- [TASK INSTRUCTIONS]: Could you transcribe the records below exactly, leaving out every picture?

- [RECORDED DATA]:
*** Begin section ***
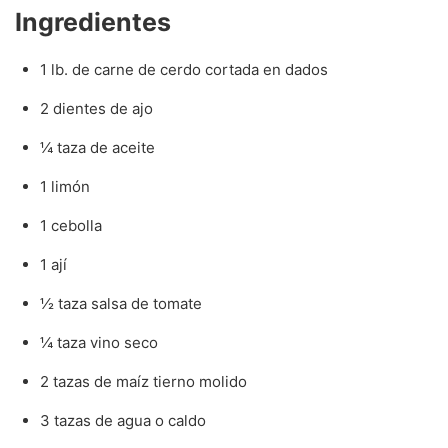
Ingredientes
1 lb. de carne de cerdo cortada en dados
2 dientes de ajo
¼ taza de aceite
1 limón
1 cebolla
1 ají
½ taza salsa de tomate
¼ taza vino seco
2 tazas de maíz tierno molido
3 tazas de agua o caldo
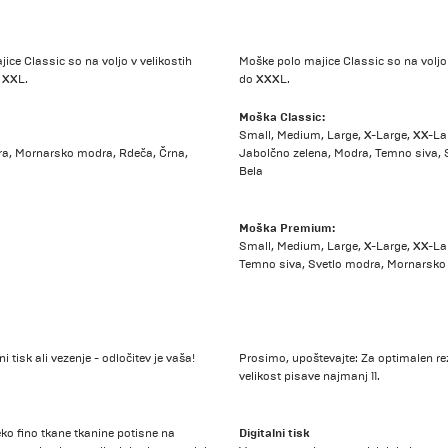
ce Classic so na voljo v velikostih
Moške polo majice Classic so na voljo
 XXL.
do XXXL.
Moška Classic:
Small, Medium, Large, X-Large, XX-La
ra, Mornarsko modra, Rdeča, Črna,
Jabolčno zelena, Modra, Temno siva, 
Bela
Moška Premium:
Small, Medium, Large, X-Large, XX-La
Temno siva, Svetlo modra, Mornarsko 
 tisk ali vezenje - odločitev je vaša!
Prosimo, upoštevajte: Za optimalen rez
velikost pisave najmanj 11.
Digitalni tisk
eko fino tkane tkanine potisne na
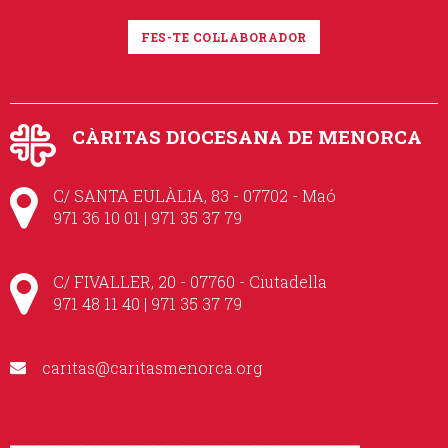
FES-TE COL·LABORADOR
CÀRITAS DIOCESANA DE MENORCA
C/ SANTA EULÀLIA, 83 - 07702 - Maó
971 36 10 01 | 971 35 37 79
C/ FIVALLER, 20 - 07760 - Ciutadella
971 48 11 40 | 971 35 37 79
caritas@caritasmenorca.org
*** End section ***
- [TASK SOLUTION]:
Ingredientes
1 lb. de carne de cerdo cortada en dados
2 dientes de ajo
¼ taza de aceite
1 limón
1 cebolla
1 ají
½ taza salsa de tomate
¼ taza vino seco
2 tazas de maíz tierno molido
3 tazas de agua o caldo
ce Classic so na voljo v velikostih
Moške polo majice Classic so na voljo
 XXL.
do XXXL.
Moška Classic:
Small, Medium, Large, X-Large, XX-La
ra, Mornarsko modra, Rdeča, Črna,
Jabolčno zelena, Modra, Temno siva, 
Bela
Moška Premium:
Small, Medium, Large, X-Large, XX-La
Temno siva, Svetlo modra, Mornarsko 
 tisk ali vezenje - odločitev je vaša!
Prosimo, upoštevajte: Za optimalen rez
velikost pisave najmanj 11.
Digitalni tisk
eko fino tkane tkanine potisne na
FES-TE COL·LABORADOR
CÀRITAS DIOCESANA DE MENORCA
C/ SANTA EULÀLIA, 83 - 07702 - Maó
971 36 10 01 | 971 35 37 79
C/ FIVALLER, 20 - 07760 - Ciutadella
971 48 11 40 | 971 35 37 79
caritas@caritasmenorca.org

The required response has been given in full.